• image
  • image
  • image
logo logo
  • Home
  • View Jobs
  • Services
  • About Us
  • Blog
  • Contact Us
img img

A book is more than what it is (Part IV)

September 30, 2022 The Editorial Board- Teamware Solutions

Exploratory analysis with python

Recap

We have so far read the text out of PDF files. We ran PoS tagging on the text read from the PDF files. In this process also experimented whether there is a difference in generating PoS tags with corpus or a section of the text. The outcome; we know there is difference. It is more relevant to generate PoS tagging using the entire corpus. In this dispatch we tread the journey to load this data in Cosmos DB.

Principle

We have so far read and stored data in the memory of the process. One of the common risks associated with such approach is; we will have to run the entire process if we want to inspect a small aspect of such processing. This can often grow to be painful if we are in early stage of experimentation. What we mean by that is; there will be multiple iterations and running the entire process every time after few iterations becomes counterproductive. Thus, it is prudent to create an exit ramp in experimental processes. The exit ramp is essentially saving the data to disk.

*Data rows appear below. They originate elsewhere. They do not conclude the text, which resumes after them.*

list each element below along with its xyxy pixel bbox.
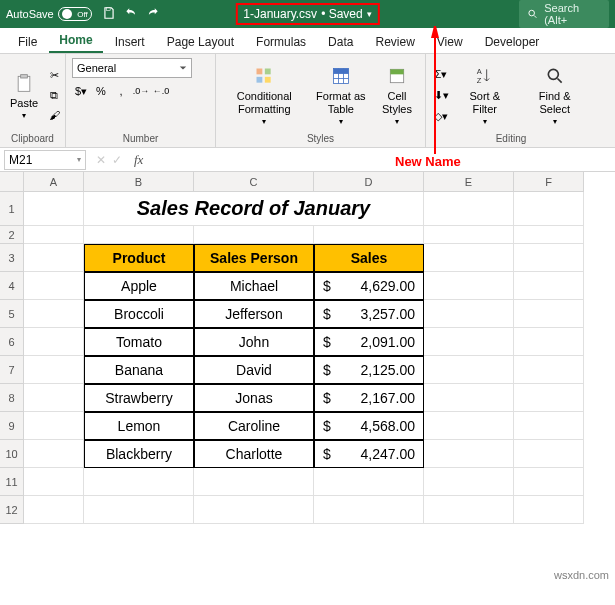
col-header[interactable]: F	[514, 172, 584, 192]
table-cell[interactable]: $3,257.00	[314, 300, 424, 328]
cell[interactable]	[424, 244, 514, 272]
save-icon[interactable]	[102, 6, 116, 23]
row-header[interactable]: 10	[0, 440, 24, 468]
cell[interactable]	[24, 384, 84, 412]
copy-icon[interactable]: ⧉	[45, 86, 63, 104]
cell[interactable]	[424, 192, 514, 226]
table-cell[interactable]: Apple	[84, 272, 194, 300]
table-cell[interactable]: John	[194, 328, 314, 356]
tab-developer[interactable]: Developer	[475, 31, 550, 53]
tab-formulas[interactable]: Formulas	[246, 31, 316, 53]
table-cell[interactable]: Tomato	[84, 328, 194, 356]
cell[interactable]	[314, 468, 424, 496]
cell[interactable]	[24, 440, 84, 468]
table-cell[interactable]: Caroline	[194, 412, 314, 440]
clear-icon[interactable]: ◇▾	[432, 107, 450, 125]
decrease-decimal-icon[interactable]: ←.0	[152, 82, 170, 100]
table-cell[interactable]: David	[194, 356, 314, 384]
cell[interactable]	[314, 496, 424, 524]
cell[interactable]	[514, 300, 584, 328]
table-cell[interactable]: Charlotte	[194, 440, 314, 468]
cell-styles-button[interactable]: Cell Styles▾	[375, 62, 419, 127]
cell[interactable]	[514, 356, 584, 384]
tab-page-layout[interactable]: Page Layout	[157, 31, 244, 53]
fx-icon[interactable]: fx	[128, 152, 149, 168]
table-cell[interactable]: $2,091.00	[314, 328, 424, 356]
tab-home[interactable]: Home	[49, 29, 102, 53]
cell[interactable]	[514, 468, 584, 496]
cell[interactable]	[424, 300, 514, 328]
row-header[interactable]: 1	[0, 192, 24, 226]
cell[interactable]	[514, 496, 584, 524]
number-format-combo[interactable]: General	[72, 58, 192, 78]
cell[interactable]	[424, 440, 514, 468]
format-painter-icon[interactable]: 🖌	[45, 106, 63, 124]
cancel-icon[interactable]: ✕	[96, 153, 106, 167]
cell[interactable]	[424, 468, 514, 496]
autosave-control[interactable]: AutoSave Off	[6, 7, 92, 21]
autosave-toggle[interactable]: Off	[58, 7, 92, 21]
table-cell[interactable]: Jonas	[194, 384, 314, 412]
cell[interactable]	[314, 226, 424, 244]
sort-filter-button[interactable]: AZ Sort & Filter▾	[453, 62, 516, 127]
currency-icon[interactable]: $▾	[72, 82, 90, 100]
search-box[interactable]: Search (Alt+	[519, 0, 609, 28]
name-box[interactable]: M21▾	[4, 150, 86, 170]
cell[interactable]	[24, 192, 84, 226]
cell[interactable]	[194, 496, 314, 524]
row-header[interactable]: 5	[0, 300, 24, 328]
cell[interactable]	[424, 496, 514, 524]
cell[interactable]	[424, 356, 514, 384]
enter-icon[interactable]: ✓	[112, 153, 122, 167]
formula-input[interactable]	[149, 150, 615, 170]
row-header[interactable]: 8	[0, 384, 24, 412]
cell[interactable]	[514, 192, 584, 226]
comma-icon[interactable]: ,	[112, 82, 130, 100]
cut-icon[interactable]: ✂	[45, 66, 63, 84]
format-as-table-button[interactable]: Format as Table▾	[310, 62, 372, 127]
chevron-down-icon[interactable]: ▾	[367, 9, 372, 19]
cell[interactable]	[194, 468, 314, 496]
table-cell[interactable]: Strawberry	[84, 384, 194, 412]
cell[interactable]	[514, 412, 584, 440]
row-header[interactable]: 9	[0, 412, 24, 440]
cell[interactable]	[424, 226, 514, 244]
cell[interactable]	[24, 328, 84, 356]
spreadsheet-grid[interactable]: A B C D E F 1 Sales Record of January 2 …	[0, 172, 615, 524]
table-cell[interactable]: Michael	[194, 272, 314, 300]
table-cell[interactable]: $2,125.00	[314, 356, 424, 384]
table-cell[interactable]: $2,167.00	[314, 384, 424, 412]
table-cell[interactable]: $4,568.00	[314, 412, 424, 440]
cell[interactable]	[424, 412, 514, 440]
row-header[interactable]: 7	[0, 356, 24, 384]
table-cell[interactable]: Broccoli	[84, 300, 194, 328]
cell[interactable]	[424, 384, 514, 412]
cell[interactable]	[24, 244, 84, 272]
conditional-formatting-button[interactable]: Conditional Formatting▾	[222, 62, 307, 127]
cell[interactable]	[424, 272, 514, 300]
redo-icon[interactable]	[146, 6, 160, 23]
row-header[interactable]: 3	[0, 244, 24, 272]
cell[interactable]	[514, 272, 584, 300]
cell[interactable]	[514, 244, 584, 272]
col-header[interactable]: D	[314, 172, 424, 192]
row-header[interactable]: 12	[0, 496, 24, 524]
find-select-button[interactable]: Find & Select▾	[519, 62, 590, 127]
table-cell[interactable]: $4,247.00	[314, 440, 424, 468]
table-cell[interactable]: Jefferson	[194, 300, 314, 328]
undo-icon[interactable]	[124, 6, 138, 23]
col-header[interactable]: E	[424, 172, 514, 192]
cell[interactable]	[24, 412, 84, 440]
table-cell[interactable]: Banana	[84, 356, 194, 384]
cell[interactable]	[514, 384, 584, 412]
col-header[interactable]: C	[194, 172, 314, 192]
tab-review[interactable]: Review	[365, 31, 424, 53]
tab-insert[interactable]: Insert	[105, 31, 155, 53]
cell[interactable]	[24, 468, 84, 496]
cell[interactable]	[194, 226, 314, 244]
cell[interactable]	[24, 272, 84, 300]
table-cell[interactable]: Lemon	[84, 412, 194, 440]
sheet-title[interactable]: Sales Record of January	[84, 192, 424, 226]
col-header[interactable]: A	[24, 172, 84, 192]
cell[interactable]	[514, 226, 584, 244]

Hey but wait are we not doing that with the CosmosDB. Yes certainly. But you will agree the cost of writing code to save the data to CSV is far cheaper that persisting the data to Cosmos DB. The Cosmos DB is a great destination for analysing the data but is not a good low-cost destination for intermediate storage.

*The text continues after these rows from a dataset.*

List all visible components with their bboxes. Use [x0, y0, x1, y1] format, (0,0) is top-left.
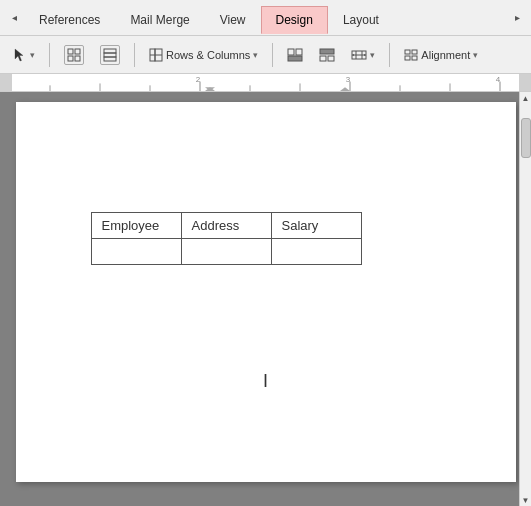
svg-rect-11 — [296, 49, 302, 55]
toolbar-merge-group: ▾ — [280, 41, 382, 69]
svg-rect-21 — [412, 50, 417, 54]
svg-rect-2 — [68, 56, 73, 61]
scroll-down-arrow[interactable]: ▼ — [521, 494, 531, 506]
tab-nav-back[interactable]: ◂ — [4, 4, 24, 32]
table-cell-salary: Salary — [271, 213, 361, 239]
split-button[interactable] — [312, 41, 342, 69]
cursor-icon — [13, 48, 27, 62]
scroll-up-arrow[interactable]: ▲ — [521, 92, 531, 104]
tab-nav-forward[interactable]: ▸ — [507, 4, 527, 32]
svg-rect-3 — [75, 56, 80, 61]
rows-columns-button[interactable]: Rows & Columns ▾ — [142, 41, 265, 69]
alignment-label: Alignment — [421, 49, 470, 61]
select-tool-button[interactable]: ▾ — [6, 41, 42, 69]
svg-rect-14 — [320, 56, 326, 61]
split-icon — [319, 48, 335, 62]
toolbar-grid-group — [57, 41, 127, 69]
svg-rect-10 — [288, 49, 294, 55]
scroll-thumb[interactable] — [521, 118, 531, 158]
svg-text:3: 3 — [346, 75, 350, 84]
svg-rect-15 — [328, 56, 334, 61]
svg-rect-20 — [405, 50, 410, 54]
toolbar: ▾ — [0, 36, 531, 74]
grid-icon — [64, 45, 84, 65]
document-table: Employee Address Salary — [91, 212, 362, 265]
svg-rect-12 — [288, 56, 302, 61]
rows-columns-label: Rows & Columns — [166, 49, 250, 61]
table-row-header: Employee Address Salary — [91, 213, 361, 239]
table-cell-empty-3 — [271, 239, 361, 265]
rows-columns-icon — [149, 48, 163, 62]
ruler: 2 3 4 — [0, 74, 531, 92]
divider-3 — [272, 43, 273, 67]
table-cell-empty-2 — [181, 239, 271, 265]
svg-rect-4 — [104, 49, 116, 53]
svg-text:4: 4 — [496, 75, 501, 84]
svg-text:2: 2 — [196, 75, 200, 84]
document-page[interactable]: Employee Address Salary I — [16, 102, 516, 482]
tab-layout[interactable]: Layout — [328, 6, 394, 34]
svg-rect-0 — [68, 49, 73, 54]
svg-rect-1 — [75, 49, 80, 54]
merge-button[interactable] — [280, 41, 310, 69]
tab-view[interactable]: View — [205, 6, 261, 34]
tab-bar: ◂ References Mail Merge View Design Layo… — [0, 0, 531, 36]
table-cell-address: Address — [181, 213, 271, 239]
table-row-1 — [91, 239, 361, 265]
alignment-button[interactable]: Alignment ▾ — [397, 41, 485, 69]
svg-rect-13 — [320, 49, 334, 54]
table-props-button[interactable] — [93, 41, 127, 69]
tab-mail-merge[interactable]: Mail Merge — [115, 6, 204, 34]
tab-nav-right: ▸ — [507, 4, 527, 32]
text-cursor: I — [263, 371, 268, 392]
table-props-icon — [100, 45, 120, 65]
divider-1 — [49, 43, 50, 67]
alignment-icon — [404, 48, 418, 62]
alignment-chevron: ▾ — [473, 50, 478, 60]
svg-rect-22 — [405, 56, 410, 60]
rows-columns-chevron: ▾ — [253, 50, 258, 60]
divider-4 — [389, 43, 390, 67]
svg-rect-23 — [412, 56, 417, 60]
autofit-icon — [351, 48, 367, 62]
tab-references[interactable]: References — [24, 6, 115, 34]
svg-marker-39 — [340, 87, 350, 91]
document-area: Employee Address Salary I ▲ ▼ — [0, 92, 531, 506]
tab-design[interactable]: Design — [261, 6, 328, 34]
grid-view-button[interactable] — [57, 41, 91, 69]
toolbar-select-group: ▾ — [6, 41, 42, 69]
svg-rect-5 — [104, 53, 116, 57]
autofit-button[interactable]: ▾ — [344, 41, 382, 69]
select-chevron: ▾ — [30, 50, 35, 60]
divider-2 — [134, 43, 135, 67]
table-cell-employee: Employee — [91, 213, 181, 239]
merge-icon — [287, 48, 303, 62]
svg-rect-6 — [104, 57, 116, 61]
scrollbar-vertical[interactable]: ▲ ▼ — [519, 92, 531, 506]
ruler-marks: 2 3 4 — [0, 74, 531, 91]
table-cell-empty-1 — [91, 239, 181, 265]
autofit-chevron: ▾ — [370, 50, 375, 60]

So, the principle we want to highlight here is create enough exit ramps in the operations that can aide in analysis and resumption of the entire experimentation process multiple times.

Creating the exit ramp

Let us use the simple and basic approach to write csv namely –

 

print(“column1 value, column2 value, column 3 value\n”)

 

Yes, it is that simple. But there are so many small things that will look like rocks if not managed well. E.g. the comma itself being present in the text. We will have to escape it with double quotes for being csv safe. But we can take an alternate route; we use a library that is known for such processing and is commonly used pandas. We do that with

   

pip install pandas

 

By using pandas, we will first store the data in data frame and in a safe manner call the pandas function to save the data to csv.

Next, we decide on where to place the exit ramp. It is prudent to place it after the PoS tags are generated. Based on what we need to store in the Cosmos DB we will need these in the csv –

Word as in text

POS Tag

data

data

For us to reach here we need to create the pandas data frames with these two columns. Let us say we save this script in the same location as client for storing data in CosmosDB. We call this script as storage\export_data_csv.py

import pandas as pd

def export_to_csv(tagged_data, csv_file_path):

   data_df = pd.DataFrame(tagged_data)

   data_df.to_csv(csv_file_path)

 

At this moment it is imperative that we peak into the Orchestrator.py. This is the file which is running the entire experimentation process. In that pipeline we invoke this script to mount an exit ramp. So, let us peek into the Orchestrator.py

from .basic_file_read import read_entire_document

from .nlp import tag_words

from .storage import export_to_csv

 

filepath = “data\tale_of_two_cities.pdf”

print(“We read the pdf file as text”)

text_content = read_entire_document(filepath)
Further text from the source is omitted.